Appellant obviously understood that the trial court could hear evidence on those issues well before he claimed a lack of notice on August 28, 1987.
Affirmed.
1 Counsel for appellee informed us in oral argument that the Petition for Modification of Child Support and Alimony had been withdrawn before the trial court ruled upon both it and the Motion for Continuance. The record before this court does not evidence any withdrawal of the petition.
2 Rule 4.02, Wyoming Rules of Appellate Procedure provides in pertinent part:
 "The appellant shall, within ten (10) days after filing the notice of appeal, file and serve on the appellee a description of the parts of the transcript which he intends to include in the record, and, unless the entire transcript is to be included, a statement of the issues he intends to present on appeal. If an appellant intends to urge on appeal that a finding or conclusion is unsupported by the evidence or contrary to the evidence, he shall
include in the record a transcript of all evidence relevant to such finding or conclusion. * * * *"

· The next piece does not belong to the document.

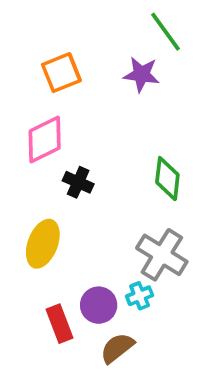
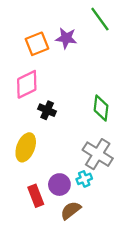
purple star: (141, 74) -> (66, 38), moved

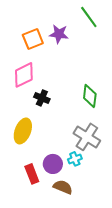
brown semicircle: (71, 210) -> (63, 187), turned 60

Rule 4.03, W.R.A.P. provides:
 "If no report of the evidence or proceedings at a hearing or trial was made, or if a transcript is unavailable, the appellant may prepare a statement of the evidence or proceedings from the best available means, including his recollection. The statement shall be served on the appellee, who may serve objections or propose amendments thereto within ten (10) days after service. Thereupon the statement and any objections or proposed amendments shall be submitted to the district court for settlement and approval and as settled and approved shall be included by the clerk of the district court in the record on appeal." (Emphasis added.)